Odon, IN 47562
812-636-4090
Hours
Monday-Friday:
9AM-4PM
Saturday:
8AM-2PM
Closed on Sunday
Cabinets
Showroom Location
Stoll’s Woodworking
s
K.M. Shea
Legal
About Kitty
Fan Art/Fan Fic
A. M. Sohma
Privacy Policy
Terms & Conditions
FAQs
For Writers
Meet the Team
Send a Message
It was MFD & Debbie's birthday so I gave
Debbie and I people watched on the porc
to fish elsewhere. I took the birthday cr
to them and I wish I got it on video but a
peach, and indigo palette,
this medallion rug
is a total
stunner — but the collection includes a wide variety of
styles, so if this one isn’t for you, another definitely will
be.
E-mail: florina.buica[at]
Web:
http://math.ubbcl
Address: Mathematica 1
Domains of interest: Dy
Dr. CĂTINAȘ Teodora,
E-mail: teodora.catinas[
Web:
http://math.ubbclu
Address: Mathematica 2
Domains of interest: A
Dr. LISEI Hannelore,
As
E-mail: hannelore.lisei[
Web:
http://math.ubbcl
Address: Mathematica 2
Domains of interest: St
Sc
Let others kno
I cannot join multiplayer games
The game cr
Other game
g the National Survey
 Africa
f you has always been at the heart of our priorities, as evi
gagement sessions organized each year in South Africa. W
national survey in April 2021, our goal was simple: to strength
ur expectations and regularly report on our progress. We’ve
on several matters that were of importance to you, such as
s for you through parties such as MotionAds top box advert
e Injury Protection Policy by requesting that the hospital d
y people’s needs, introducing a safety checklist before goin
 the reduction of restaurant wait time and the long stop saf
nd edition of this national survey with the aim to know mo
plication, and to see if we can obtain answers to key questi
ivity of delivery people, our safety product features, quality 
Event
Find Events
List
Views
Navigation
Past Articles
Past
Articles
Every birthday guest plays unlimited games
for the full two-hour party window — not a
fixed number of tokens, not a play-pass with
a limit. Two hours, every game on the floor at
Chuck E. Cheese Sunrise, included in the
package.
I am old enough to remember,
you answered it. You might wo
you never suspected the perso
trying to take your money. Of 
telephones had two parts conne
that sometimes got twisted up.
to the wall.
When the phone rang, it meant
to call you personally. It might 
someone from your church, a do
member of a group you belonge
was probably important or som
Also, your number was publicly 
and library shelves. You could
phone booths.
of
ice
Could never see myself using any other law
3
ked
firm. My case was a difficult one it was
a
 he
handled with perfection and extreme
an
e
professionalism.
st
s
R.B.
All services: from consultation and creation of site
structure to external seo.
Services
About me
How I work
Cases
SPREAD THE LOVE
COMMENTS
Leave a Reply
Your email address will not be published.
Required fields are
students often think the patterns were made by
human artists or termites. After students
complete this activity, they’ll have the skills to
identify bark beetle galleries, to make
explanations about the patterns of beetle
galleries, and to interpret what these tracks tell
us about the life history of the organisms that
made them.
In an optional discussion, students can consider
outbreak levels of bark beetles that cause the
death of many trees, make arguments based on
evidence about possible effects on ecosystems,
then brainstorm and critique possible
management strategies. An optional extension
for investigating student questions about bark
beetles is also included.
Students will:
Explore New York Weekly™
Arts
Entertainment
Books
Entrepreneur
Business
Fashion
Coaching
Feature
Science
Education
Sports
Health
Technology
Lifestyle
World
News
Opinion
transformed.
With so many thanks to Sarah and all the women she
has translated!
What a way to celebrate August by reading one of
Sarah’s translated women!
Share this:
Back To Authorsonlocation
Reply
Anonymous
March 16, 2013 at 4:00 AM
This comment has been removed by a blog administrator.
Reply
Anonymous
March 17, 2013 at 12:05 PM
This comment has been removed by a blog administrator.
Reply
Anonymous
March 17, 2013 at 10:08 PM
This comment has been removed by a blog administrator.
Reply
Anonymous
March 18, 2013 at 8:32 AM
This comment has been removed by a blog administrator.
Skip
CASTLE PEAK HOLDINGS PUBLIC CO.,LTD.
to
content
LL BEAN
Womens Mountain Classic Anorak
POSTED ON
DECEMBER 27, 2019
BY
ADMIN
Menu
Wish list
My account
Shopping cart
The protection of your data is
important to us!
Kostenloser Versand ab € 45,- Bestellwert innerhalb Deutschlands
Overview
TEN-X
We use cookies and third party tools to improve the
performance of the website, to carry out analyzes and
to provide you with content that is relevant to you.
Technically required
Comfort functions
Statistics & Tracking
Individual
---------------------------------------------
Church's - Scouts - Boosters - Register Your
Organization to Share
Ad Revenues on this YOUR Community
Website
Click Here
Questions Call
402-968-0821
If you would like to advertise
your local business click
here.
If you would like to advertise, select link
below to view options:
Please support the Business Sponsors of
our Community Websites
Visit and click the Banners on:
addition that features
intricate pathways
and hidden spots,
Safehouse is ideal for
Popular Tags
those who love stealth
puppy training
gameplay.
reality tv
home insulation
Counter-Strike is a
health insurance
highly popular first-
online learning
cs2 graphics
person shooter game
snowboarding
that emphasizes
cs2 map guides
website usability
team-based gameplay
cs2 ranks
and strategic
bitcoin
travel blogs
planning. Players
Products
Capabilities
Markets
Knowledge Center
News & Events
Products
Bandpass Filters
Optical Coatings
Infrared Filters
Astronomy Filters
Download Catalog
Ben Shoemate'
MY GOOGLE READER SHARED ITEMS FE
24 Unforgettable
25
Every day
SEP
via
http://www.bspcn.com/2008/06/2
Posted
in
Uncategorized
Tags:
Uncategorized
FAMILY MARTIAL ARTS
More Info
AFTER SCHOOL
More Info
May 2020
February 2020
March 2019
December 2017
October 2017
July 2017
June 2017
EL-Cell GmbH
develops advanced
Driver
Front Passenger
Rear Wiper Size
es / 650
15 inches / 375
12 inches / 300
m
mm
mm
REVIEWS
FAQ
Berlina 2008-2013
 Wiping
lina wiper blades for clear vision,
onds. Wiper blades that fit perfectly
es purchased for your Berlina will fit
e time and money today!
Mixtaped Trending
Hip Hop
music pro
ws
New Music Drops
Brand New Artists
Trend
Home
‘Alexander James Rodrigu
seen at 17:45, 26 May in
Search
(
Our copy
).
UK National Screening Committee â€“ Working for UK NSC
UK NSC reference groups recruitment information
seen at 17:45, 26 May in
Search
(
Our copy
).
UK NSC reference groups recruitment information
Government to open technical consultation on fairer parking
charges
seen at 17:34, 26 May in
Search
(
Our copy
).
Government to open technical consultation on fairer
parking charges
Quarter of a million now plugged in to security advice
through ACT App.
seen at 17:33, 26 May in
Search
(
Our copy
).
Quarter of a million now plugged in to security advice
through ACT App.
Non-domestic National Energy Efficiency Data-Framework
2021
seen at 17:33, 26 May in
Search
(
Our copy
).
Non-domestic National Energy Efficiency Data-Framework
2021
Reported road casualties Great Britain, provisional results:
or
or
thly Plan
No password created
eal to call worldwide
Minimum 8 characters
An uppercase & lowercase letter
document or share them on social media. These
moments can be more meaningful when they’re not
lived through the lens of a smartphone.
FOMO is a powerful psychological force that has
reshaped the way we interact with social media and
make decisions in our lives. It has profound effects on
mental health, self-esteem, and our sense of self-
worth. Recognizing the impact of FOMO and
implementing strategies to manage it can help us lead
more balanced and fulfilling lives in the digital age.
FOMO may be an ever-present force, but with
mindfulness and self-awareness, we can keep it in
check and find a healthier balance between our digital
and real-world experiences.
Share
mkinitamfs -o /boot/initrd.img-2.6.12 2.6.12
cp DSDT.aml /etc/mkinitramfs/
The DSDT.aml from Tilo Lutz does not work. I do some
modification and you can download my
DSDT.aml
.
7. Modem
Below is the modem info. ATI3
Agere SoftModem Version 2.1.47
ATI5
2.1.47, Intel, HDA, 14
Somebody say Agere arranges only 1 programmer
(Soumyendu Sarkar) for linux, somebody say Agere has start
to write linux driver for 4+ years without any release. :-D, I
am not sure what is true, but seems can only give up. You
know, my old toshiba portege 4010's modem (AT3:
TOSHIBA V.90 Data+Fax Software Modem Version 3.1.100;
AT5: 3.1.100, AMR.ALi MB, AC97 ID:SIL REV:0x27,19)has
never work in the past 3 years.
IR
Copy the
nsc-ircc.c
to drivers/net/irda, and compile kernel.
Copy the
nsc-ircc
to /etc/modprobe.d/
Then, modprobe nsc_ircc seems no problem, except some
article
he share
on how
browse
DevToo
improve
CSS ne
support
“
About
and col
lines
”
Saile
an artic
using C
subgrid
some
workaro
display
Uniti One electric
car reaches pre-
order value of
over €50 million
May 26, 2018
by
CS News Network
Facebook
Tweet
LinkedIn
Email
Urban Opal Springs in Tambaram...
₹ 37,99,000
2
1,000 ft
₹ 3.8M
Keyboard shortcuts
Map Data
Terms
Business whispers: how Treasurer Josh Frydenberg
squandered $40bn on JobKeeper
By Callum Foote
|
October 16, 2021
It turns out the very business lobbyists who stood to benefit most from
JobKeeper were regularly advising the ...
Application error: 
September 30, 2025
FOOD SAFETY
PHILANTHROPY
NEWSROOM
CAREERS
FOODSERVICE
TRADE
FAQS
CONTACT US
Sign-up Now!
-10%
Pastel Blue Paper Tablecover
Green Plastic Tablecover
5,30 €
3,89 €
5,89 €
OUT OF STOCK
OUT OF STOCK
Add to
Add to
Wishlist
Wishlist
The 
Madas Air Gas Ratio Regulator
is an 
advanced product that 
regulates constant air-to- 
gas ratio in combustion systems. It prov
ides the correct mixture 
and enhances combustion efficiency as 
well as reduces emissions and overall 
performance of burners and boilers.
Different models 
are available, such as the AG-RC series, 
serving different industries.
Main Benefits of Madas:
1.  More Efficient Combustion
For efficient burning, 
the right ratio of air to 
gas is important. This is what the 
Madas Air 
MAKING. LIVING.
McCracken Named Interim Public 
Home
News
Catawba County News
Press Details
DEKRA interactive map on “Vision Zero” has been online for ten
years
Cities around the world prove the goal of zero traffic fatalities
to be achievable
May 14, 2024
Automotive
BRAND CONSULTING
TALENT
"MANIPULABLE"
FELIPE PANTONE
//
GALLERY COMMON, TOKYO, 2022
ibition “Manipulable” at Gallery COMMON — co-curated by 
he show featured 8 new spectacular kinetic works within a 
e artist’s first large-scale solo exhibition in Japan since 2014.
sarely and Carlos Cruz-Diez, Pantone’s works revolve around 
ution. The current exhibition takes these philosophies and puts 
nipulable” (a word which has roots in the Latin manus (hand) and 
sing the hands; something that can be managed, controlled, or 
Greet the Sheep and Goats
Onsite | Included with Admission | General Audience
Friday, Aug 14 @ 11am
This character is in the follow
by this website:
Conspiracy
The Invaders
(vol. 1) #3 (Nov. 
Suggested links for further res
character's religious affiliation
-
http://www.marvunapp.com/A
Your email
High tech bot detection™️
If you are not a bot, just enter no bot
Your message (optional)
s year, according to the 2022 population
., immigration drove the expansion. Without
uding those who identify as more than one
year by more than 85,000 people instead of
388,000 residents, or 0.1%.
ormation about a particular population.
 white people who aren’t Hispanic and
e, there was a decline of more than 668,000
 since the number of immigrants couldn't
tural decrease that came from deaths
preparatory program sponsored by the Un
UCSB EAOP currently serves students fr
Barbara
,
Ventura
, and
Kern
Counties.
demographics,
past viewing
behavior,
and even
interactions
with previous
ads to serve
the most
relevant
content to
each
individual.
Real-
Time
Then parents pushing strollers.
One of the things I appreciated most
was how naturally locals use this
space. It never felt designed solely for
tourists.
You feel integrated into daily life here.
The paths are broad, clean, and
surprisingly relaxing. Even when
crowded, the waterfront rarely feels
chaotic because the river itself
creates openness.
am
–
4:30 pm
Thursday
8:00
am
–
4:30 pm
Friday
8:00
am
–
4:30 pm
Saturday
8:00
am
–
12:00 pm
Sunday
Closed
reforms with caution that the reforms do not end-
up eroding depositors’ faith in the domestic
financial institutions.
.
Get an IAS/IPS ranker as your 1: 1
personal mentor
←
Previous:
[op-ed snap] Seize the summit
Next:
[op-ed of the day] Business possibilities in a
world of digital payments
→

————

**Task to complete**
Quote verbatim the opening lines of the listing above, ending with the line where "a limit. Two" appears; include both endpoints and nothing more.

**Exercise result**
Odon, IN 47562
812-636-4090
Hours
Monday-Friday:
9AM-4PM
Saturday:
8AM-2PM
Closed on Sunday
Cabinets
Showroom Location
Stoll’s Woodworking
s
K.M. Shea
Legal
About Kitty
Fan Art/Fan Fic
A. M. Sohma
Privacy Policy
Terms & Conditions
FAQs
For Writers
Meet the Team
Send a Message
It was MFD & Debbie's birthday so I gave
Debbie and I people watched on the porc
to fish elsewhere. I took the birthday cr
to them and I wish I got it on video but a
peach, and indigo palette,
this medallion rug
is a total
stunner — but the collection includes a wide variety of
styles, so if this one isn’t for you, another definitely will
be.
E-mail: florina.buica[at]
Web:
http://math.ubbcl
Address: Mathematica 1
Domains of interest: Dy
Dr. CĂTINAȘ Teodora,
E-mail: teodora.catinas[
Web:
http://math.ubbclu
Address: Mathematica 2
Domains of interest: A
Dr. LISEI Hannelore,
As
E-mail: hannelore.lisei[
Web:
http://math.ubbcl
Address: Mathematica 2
Domains of interest: St
Sc
Let others kno
I cannot join multiplayer games
The game cr
Other game
g the National Survey
 Africa
f you has always been at the heart of our priorities, as evi
gagement sessions organized each year in South Africa. W
national survey in April 2021, our goal was simple: to strength
ur expectations and regularly report on our progress. We’ve
on several matters that were of importance to you, such as
s for you through parties such as MotionAds top box advert
e Injury Protection Policy by requesting that the hospital d
y people’s needs, introducing a safety checklist before goin
 the reduction of restaurant wait time and the long stop saf
nd edition of this national survey with the aim to know mo
plication, and to see if we can obtain answers to key questi
ivity of delivery people, our safety product features, quality 
Event
Find Events
List
Views
Navigation
Past Articles
Past
Articles
Every birthday guest plays unlimited games
for the full two-hour party window — not a
fixed number of tokens, not a play-pass with
a limit. Two hours, every game on the floor at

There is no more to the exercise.